Two police officers and two soldiers have been killed in a gun battle with militants in the southern Russian republic of Chechnya, officials say.
They were ambushed in the Vedenskiy district late on Tuesday by up to 15 gunmen, who later fled, they added. Six other security personnel were injured.
Later, a court bailiff and a relative were killed in neighbouring Ingushetia.
Violence in the North Caucasus since Saturday has left 10 security personnel and 23 militants dead, officials say.
Overnight on Monday, a policeman was killed and six others injured by a bomb explosion in the Chechen capital, Grozny, while three militants and a soldier were shot dead during a gun battle in Dagestan, authorities in the two republics said.
Earlier, gunmen ambushed a Dagestani police patrol, reportedly killing two officers. A sniper shot dead a third officer in a separate incident.
The latest clashes come after a string of successful attacks by militants on high-level government targets in the North Caucasus.
Last month, the president of Ingushetia, Yunus-Bek Yevkurov, was critically injured by a car bomb in an apparent assassination attempt.
Two weeks earlier, Dagestan's interior minister was shot dead.
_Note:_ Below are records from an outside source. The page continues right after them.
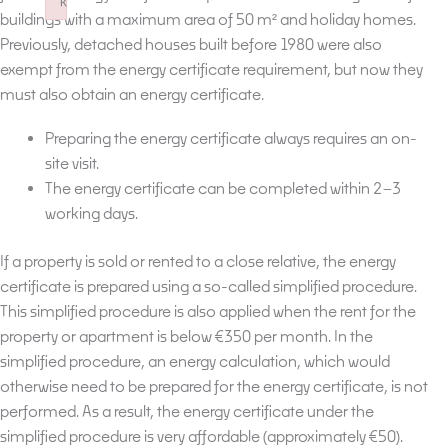
k
buildings with a maximum area of 50 m² and holiday homes.
Failed to initialize plugin: wplink
Previously, detached houses built before 1980 were also
exempt from the energy certificate requirement, but now they
must also obtain an energy certificate.
Preparing the energy certificate always requires an on-
site visit.
The energy certificate can be completed within 2–3
working days.
If a property is sold or rented to a close relative, the energy
certificate is prepared using a so-called simplified procedure.
This simplified procedure is also applied when the rent for the
property or apartment is below €350 per month. In the
simplified procedure, an energy calculation, which would
otherwise need to be prepared for the energy certificate, is not
performed. As a result, the energy certificate under the
simplified procedure is very affordable (approximately €50).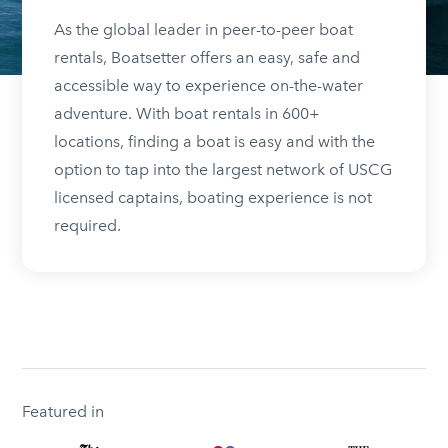
As the global leader in peer-to-peer boat
rentals, Boatsetter offers an easy, safe and
accessible way to experience on-the-water
adventure. With boat rentals in 600+
locations, finding a boat is easy and with the
option to tap into the largest network of USCG
licensed captains, boating experience is not
required.
Featured in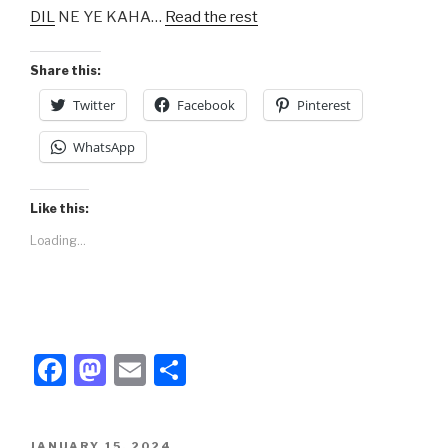
DIL
NE YE KAHA…
Read the rest
o
o
o
n
Share this:
k
Twitter
Facebook
Pinterest
WhatsApp
Like this:
Loading...
F
M
E
S
a
a
m
h
c
st
ail
ar
POSTED
JANUARY 15, 2024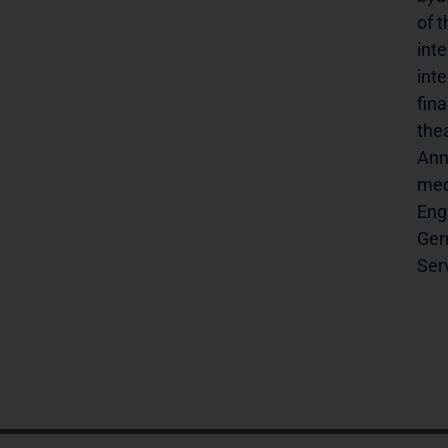
of 
inte
inte
fin
the
Ann
medie
Engl
Germ
Servi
Russian forces have fought two wars against Islamist separatists in the mainly Muslim republic of Chechnya since 1994. The conflicts claimed more than 100,000 lives and left it in ruins.
Chechnya has in recent years been more peaceful, but the fighting has spread to Dagestan and Ingushetia, where correspondents say a violent Islamist insurgency is growing.
In April, President Dmitry Medvedev ordered the end of a decade-long "counter-terrorism operation" in Chechnya, which was supposed to pave the way for the withdrawal of thousands of federal troops.
But the BBC's Rupert Wingfield-Hayes in Moscow says that the violence of the past five days shows that despite government claims, the insurgency in the North Caucasus is far from being defeated.